Brain’s white matter may determine susceptibility to chronic pain
Scientists used the structure of the brain’s white matter (green lines) to predict whether a subject would recover from low back pain. Red dots represent differences in white matter structure between subjects who recovered and who suffered chronic pain. Courtesy of Apkarian lab, Northwestern University Feinberg School of Medicine
The structure of the brain may predict whether a person will suffer chronic low back pain, according to researchers who used brain scans. The results, published in the journal Pain, support the growing idea that the brain plays a critical role in chronic pain, a concept that may lead to changes in the way doctors treat patients. The research was supported by the National Institute of Neurological Disorders and Stroke (NINDS), part of the National Institutes of Health.
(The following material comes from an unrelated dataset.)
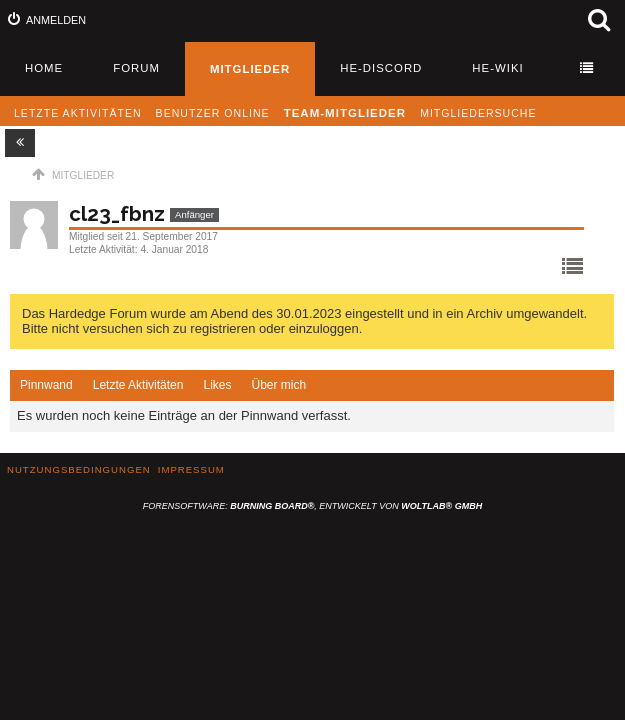 This screenshot has height=720, width=625. Describe the element at coordinates (278, 385) in the screenshot. I see `Über mich [presentation]` at that location.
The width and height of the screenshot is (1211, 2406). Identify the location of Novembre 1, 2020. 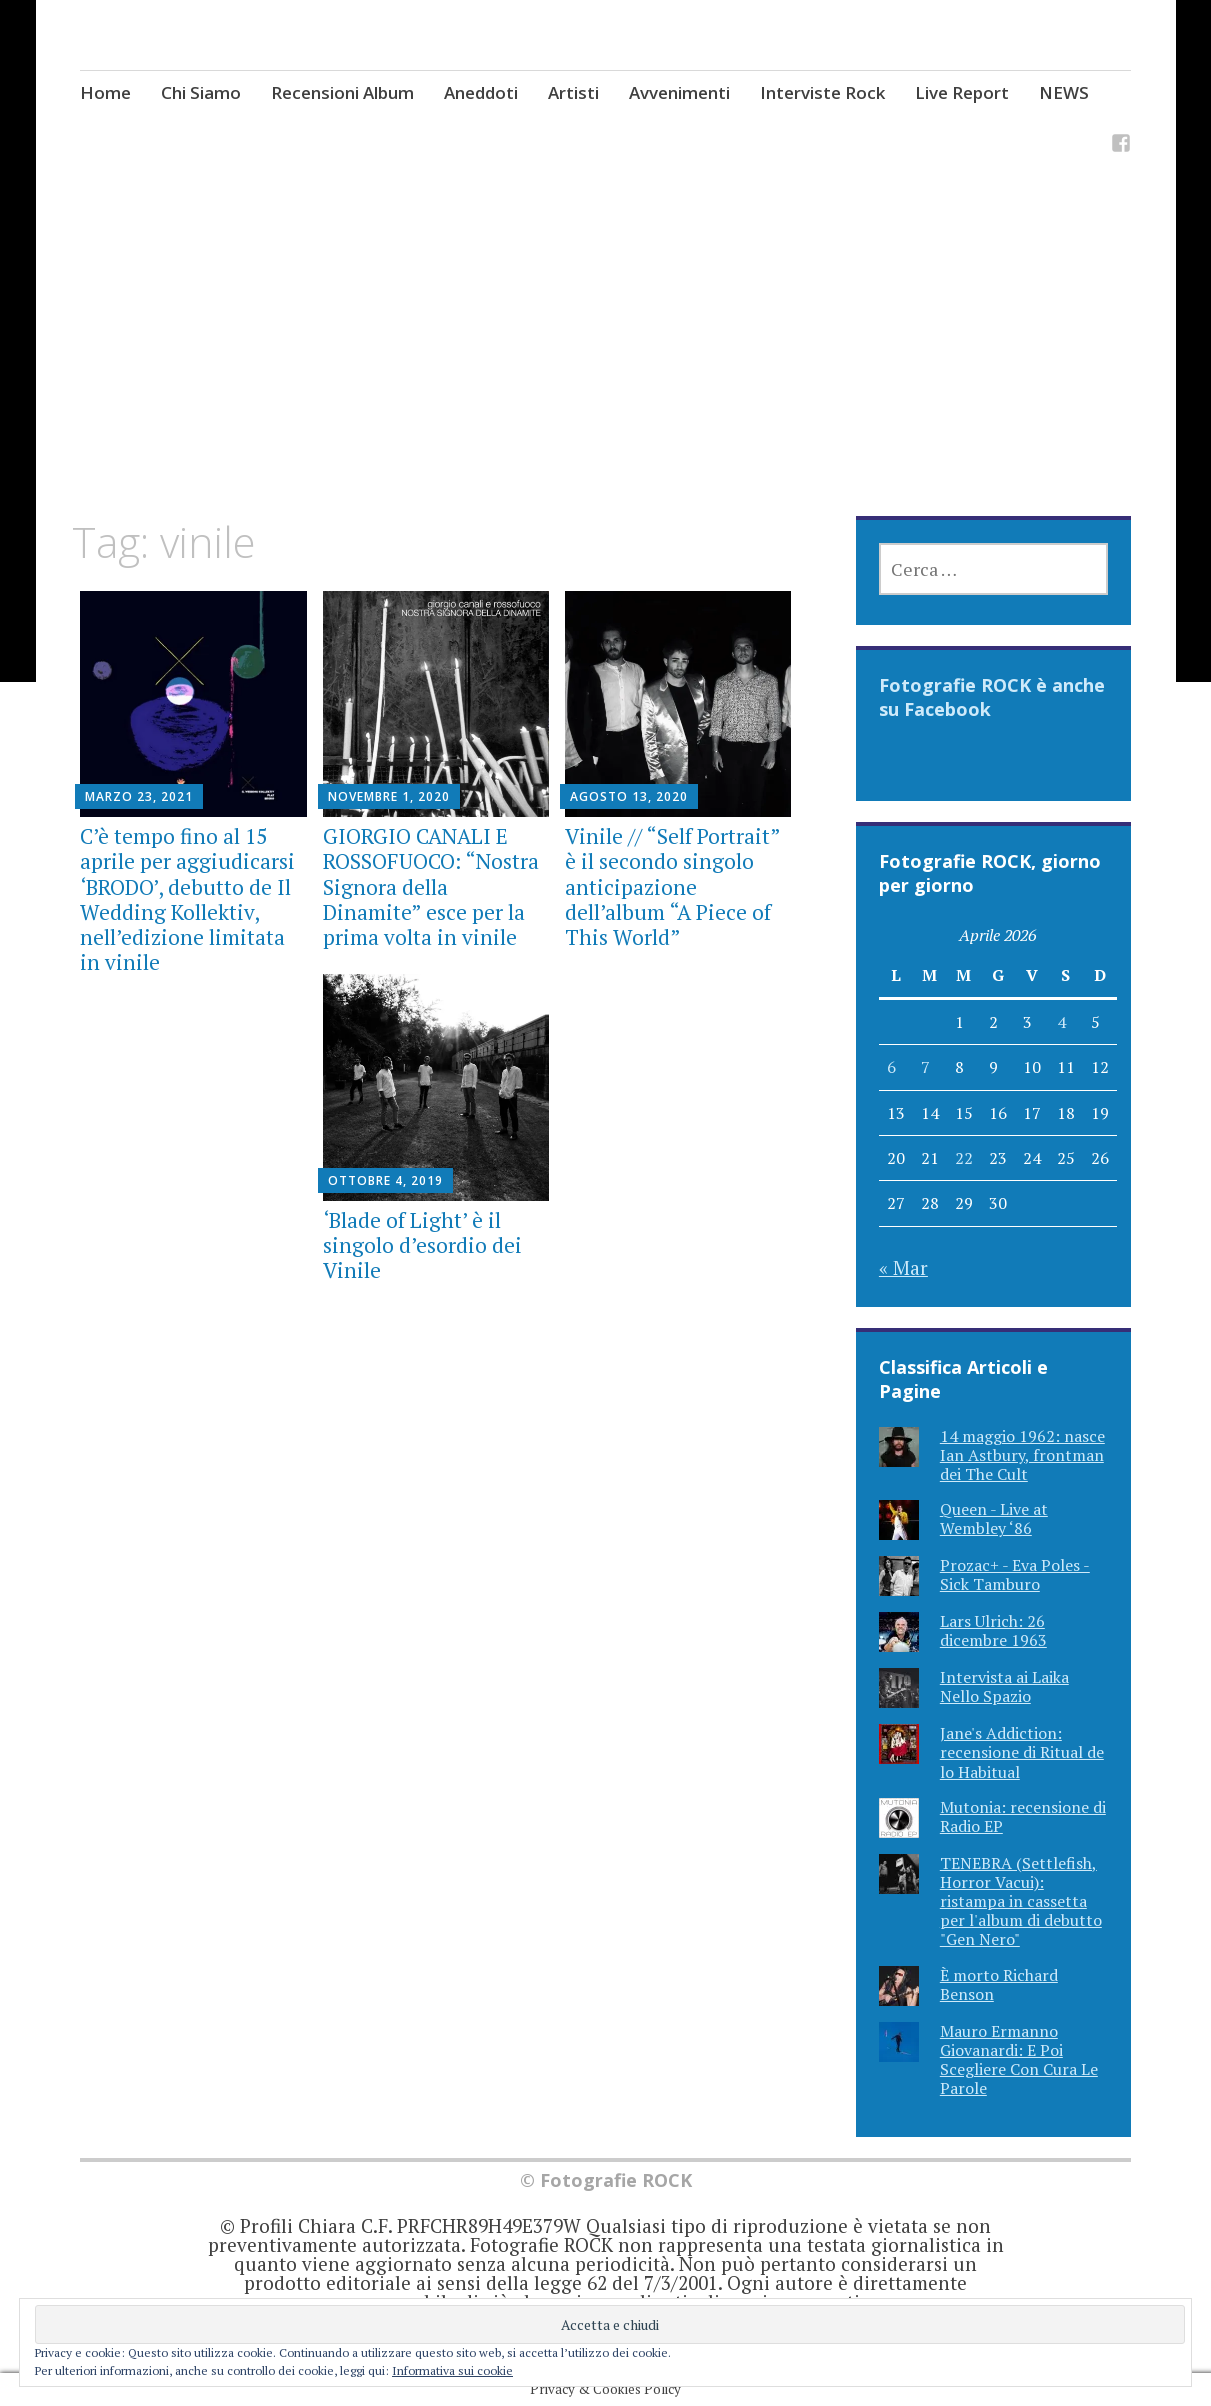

“We may have found an anatomical marker for chronic pain in the brain,” said Vania Apkarian, Ph.D., a senior author of the study and professor of physiology at Northwestern University Feinberg School of Medicine in Chicago.
Chronic pain affects nearly 100 million Americans and costs the United States up to $635 billion per year to treat. According to the Institute of Medicine, an independent research organization, chronic pain affects a growing number of people.
“Pain is becoming an enormous burden on the public. The U.S. government recently outlined steps to reduce the future burden of pain through broad-ranging efforts, including enhanced research,” said Linda Porter, Ph.D, the pain policy advisor at NINDS and a leader of NIH’s Pain Consortium. “This study is a good example of the kind of innovative research we hope will reduce chronic pain which affects a huge portion of the population.”
Low back pain represents about 28 percent of all causes of pain in the United States; about 23 percent of these patients suffer chronic, or long-term, low back pain.
Pain in the Brain with Dr. Vania Apkarian
Apkarian on Pain
Watch Dr. Vania Apkarian discuss the relationship between lower back pain and the brain.
Scientists have thought the cause of low back pain could be found at the site of injury. However, recent studies suggest that the brain may be more involved with chronic pain.
“Currently we know very little about why some patients suffer chronic low back pain,” said Debra Babcock, M.D., Ph.D., a program director at NINDS. “The earlier we detect pain will become chronic, the better we may be able to treat patients.”
Dr. Apkarian and his colleagues addressed this by scanning the brains of 46 people who had low back pain for about three months before coming to the hospital but who had not had any pain for at least a year before.